About this exercise ->
Find each line below that includes "Cell", then copy it.

Saved entries:
□ □ □ □
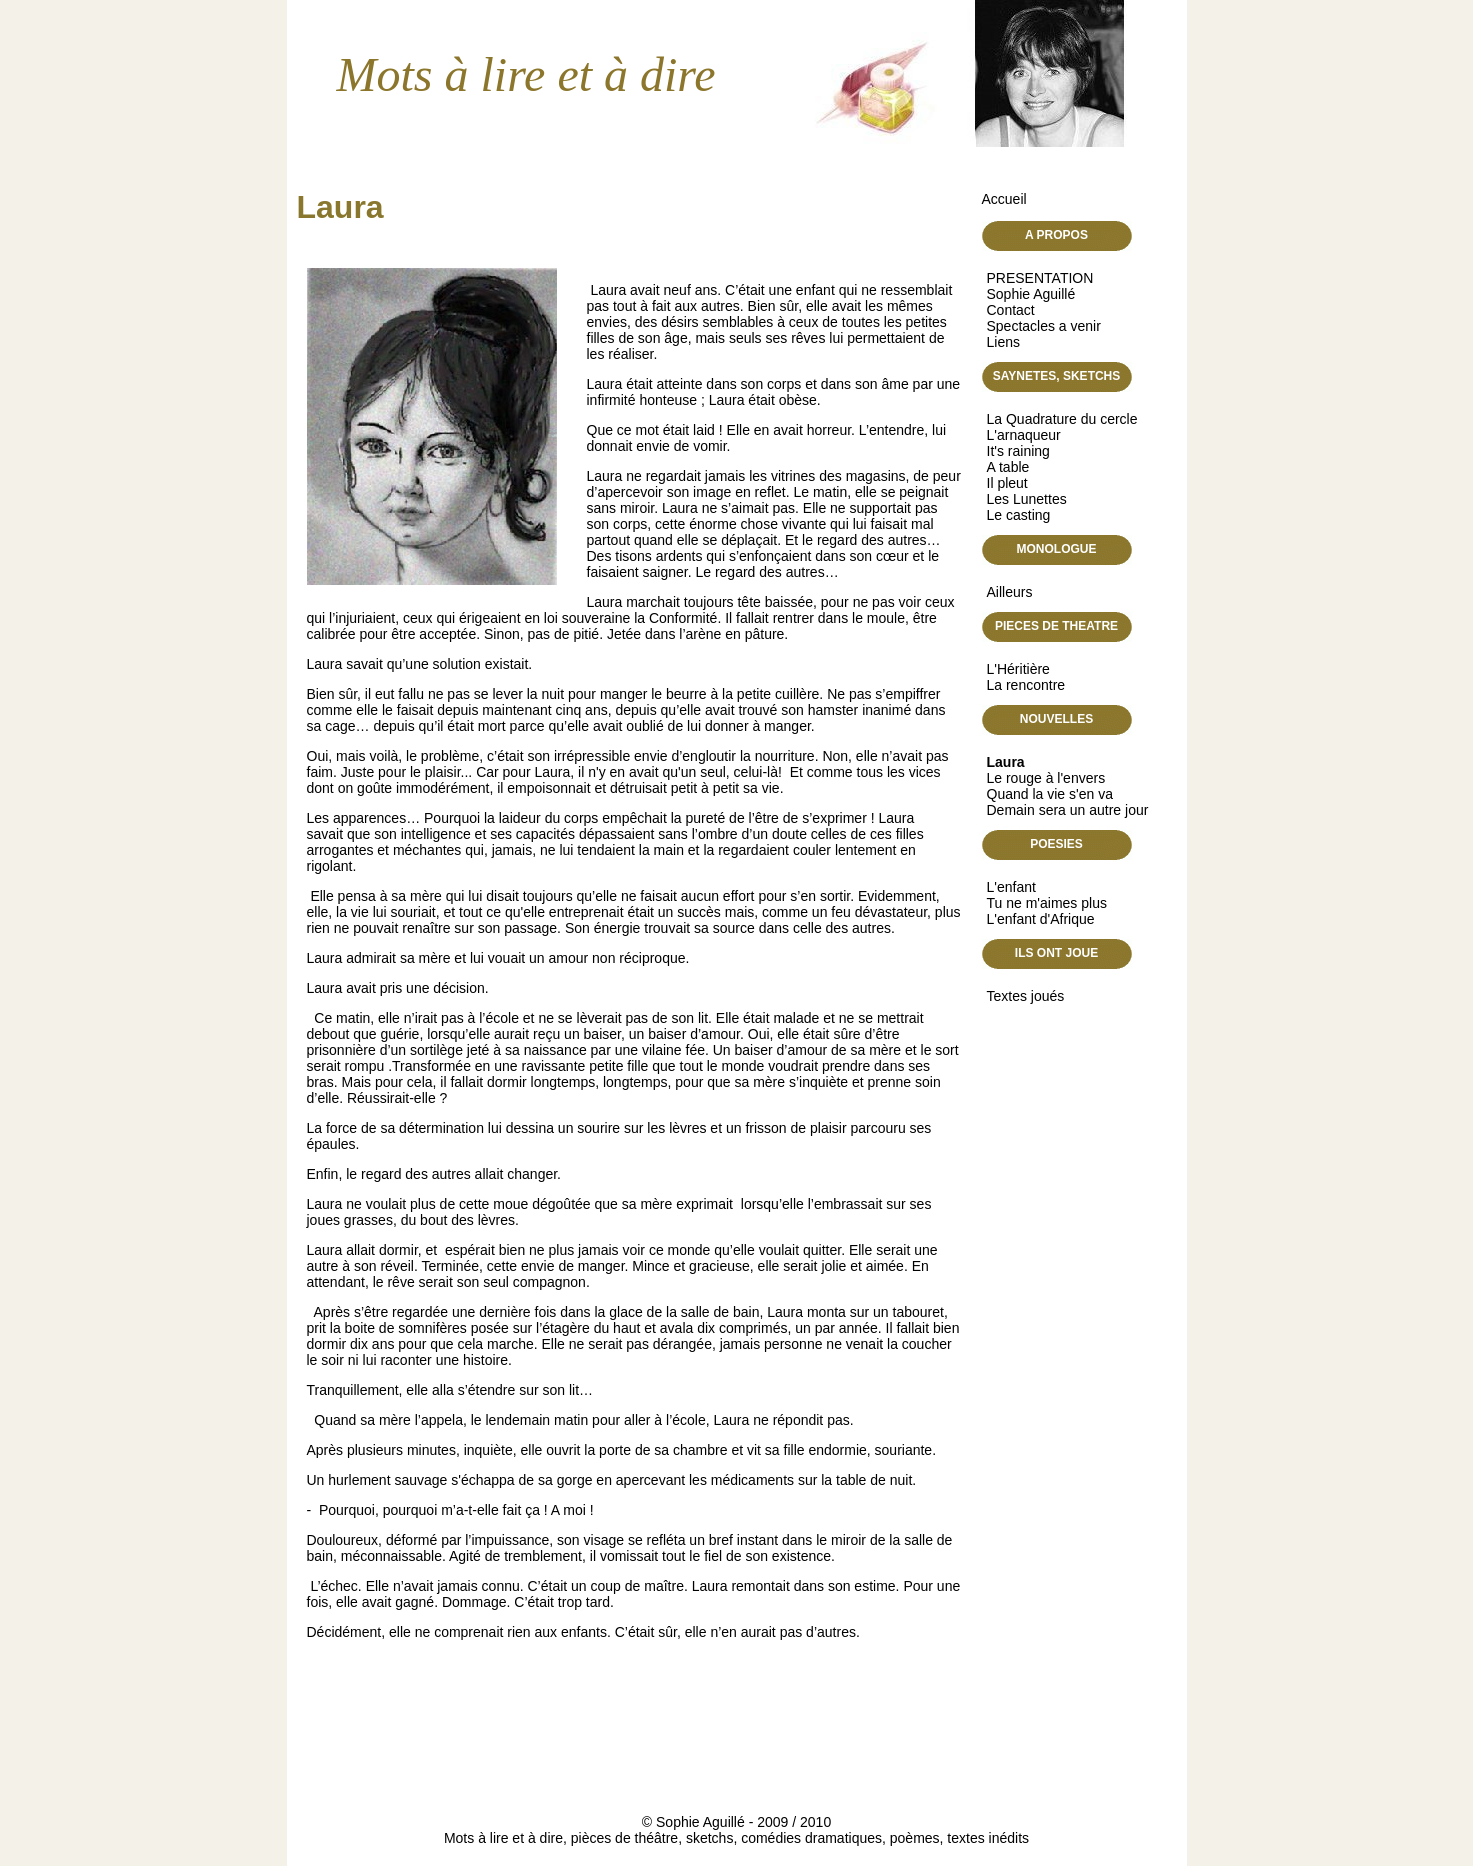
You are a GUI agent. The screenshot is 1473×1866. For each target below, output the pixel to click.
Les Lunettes (1027, 499)
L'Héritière (1018, 669)
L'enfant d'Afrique (1041, 919)
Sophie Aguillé (1031, 294)
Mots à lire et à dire (526, 74)
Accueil (1004, 199)
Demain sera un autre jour (1068, 810)
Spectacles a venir (1044, 326)
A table (1008, 467)
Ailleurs (1010, 592)
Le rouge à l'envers (1046, 778)
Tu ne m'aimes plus (1047, 903)
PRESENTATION (1040, 278)
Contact (1011, 310)
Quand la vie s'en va (1050, 794)
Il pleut (1007, 483)
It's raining (1018, 451)
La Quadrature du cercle (1062, 419)
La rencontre (1026, 685)
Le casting (1019, 515)
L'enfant (1011, 887)
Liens (1003, 342)
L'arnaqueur (1024, 435)
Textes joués (1026, 996)
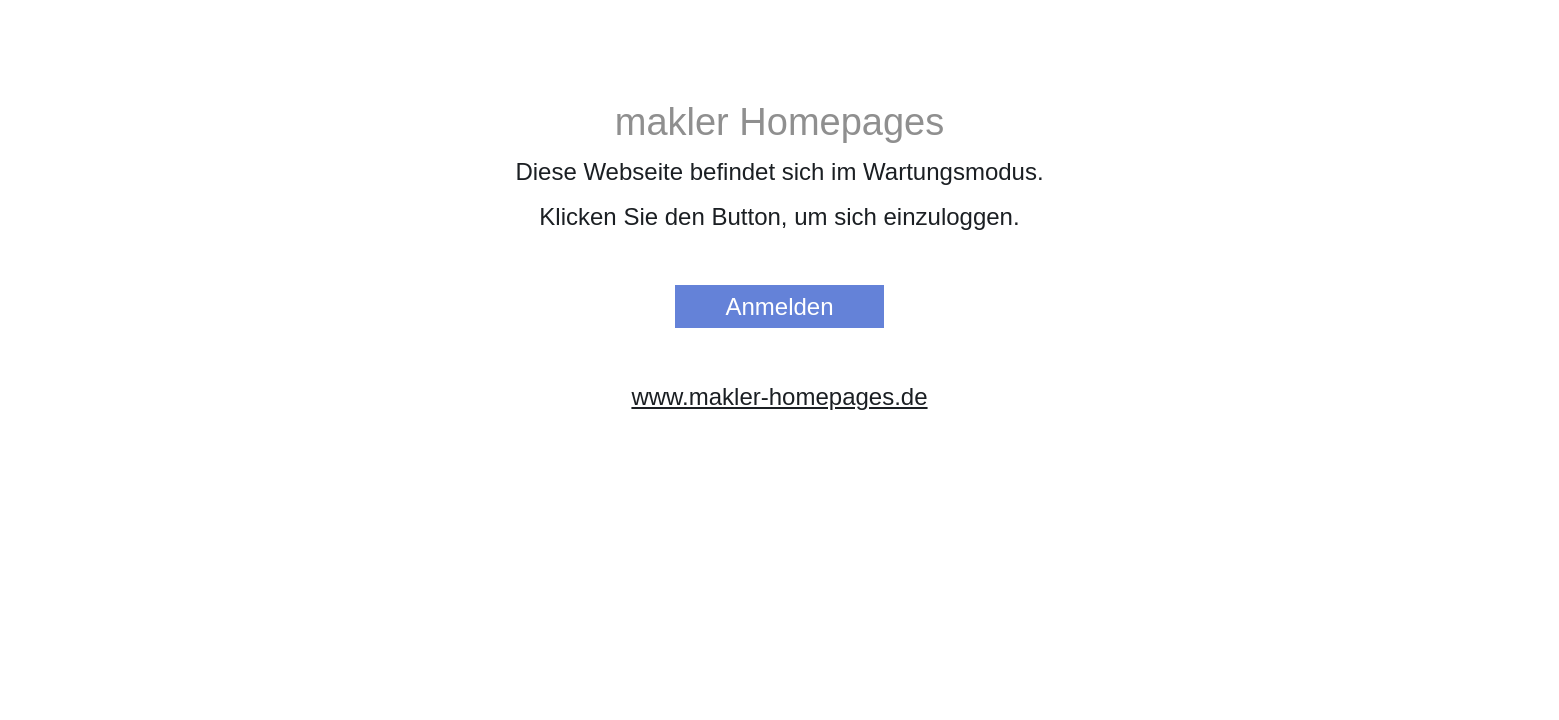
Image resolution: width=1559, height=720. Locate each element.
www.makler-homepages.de (779, 396)
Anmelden (779, 306)
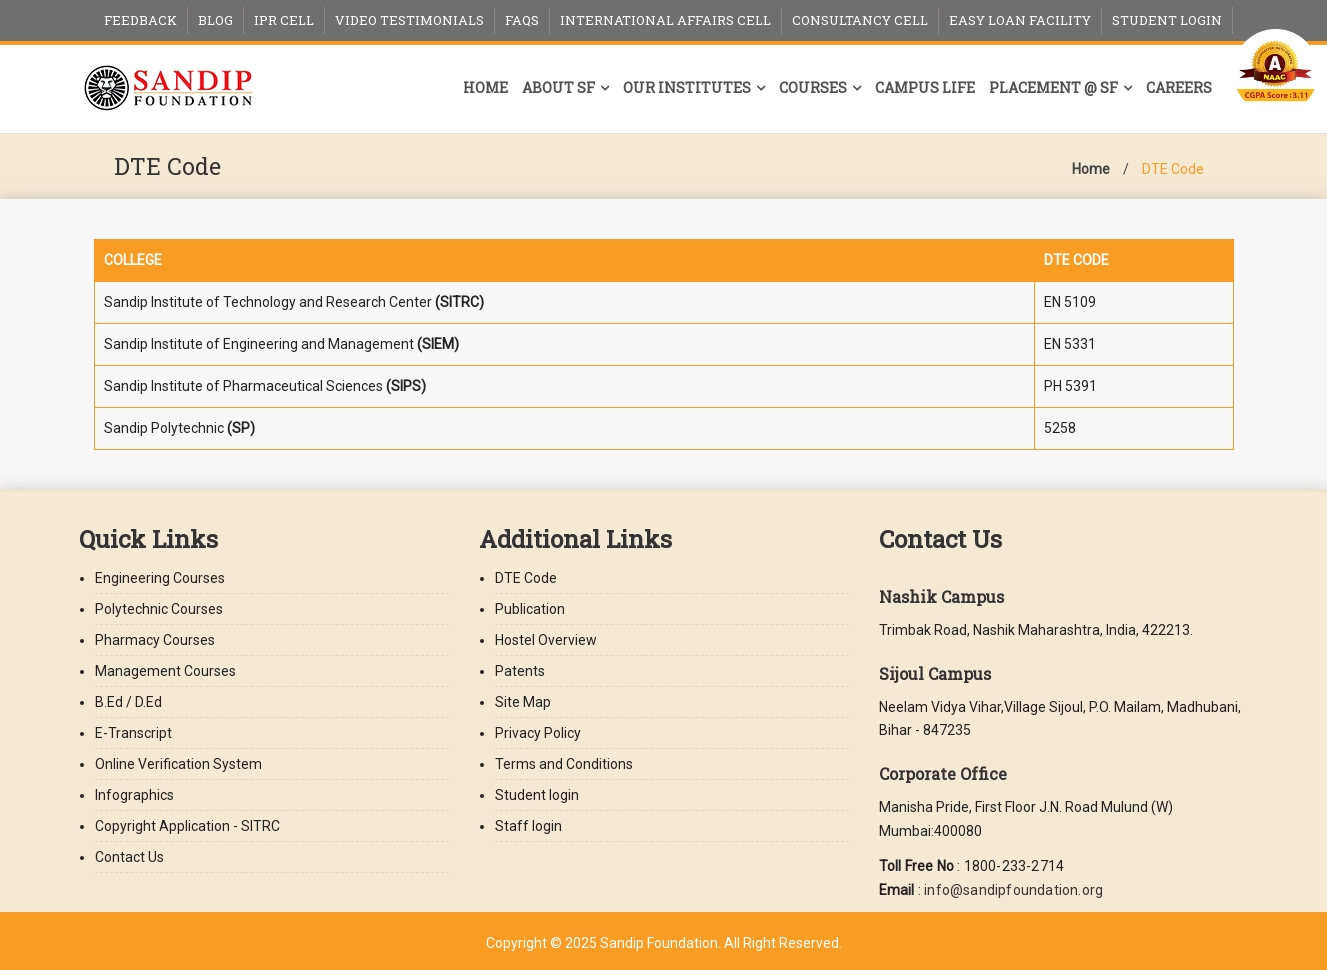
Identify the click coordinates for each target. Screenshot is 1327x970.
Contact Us (129, 857)
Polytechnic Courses (159, 609)
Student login (537, 795)
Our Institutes (687, 87)
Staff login (528, 826)
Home (485, 87)
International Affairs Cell (665, 20)
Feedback (140, 20)
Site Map (523, 702)
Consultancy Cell (860, 20)
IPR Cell (284, 20)
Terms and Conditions (564, 764)
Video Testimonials (409, 20)
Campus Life (925, 87)
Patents (520, 671)
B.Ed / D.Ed (128, 702)
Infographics (134, 795)
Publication (530, 609)
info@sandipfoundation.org (1013, 890)
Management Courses (165, 671)
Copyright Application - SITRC (187, 826)
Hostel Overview (546, 640)
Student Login (1167, 20)
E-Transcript (133, 733)
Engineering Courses (160, 578)
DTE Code (1173, 169)
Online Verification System (178, 764)
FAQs (522, 20)
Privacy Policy (538, 733)
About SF (558, 87)
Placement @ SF (1053, 87)
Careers (1179, 87)
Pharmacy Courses (155, 640)
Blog (215, 20)
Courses (813, 87)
□ □ □ □
Your solution ->
International Affairs Cell (665, 20)
Consultancy Cell (860, 20)
IPR Cell (284, 20)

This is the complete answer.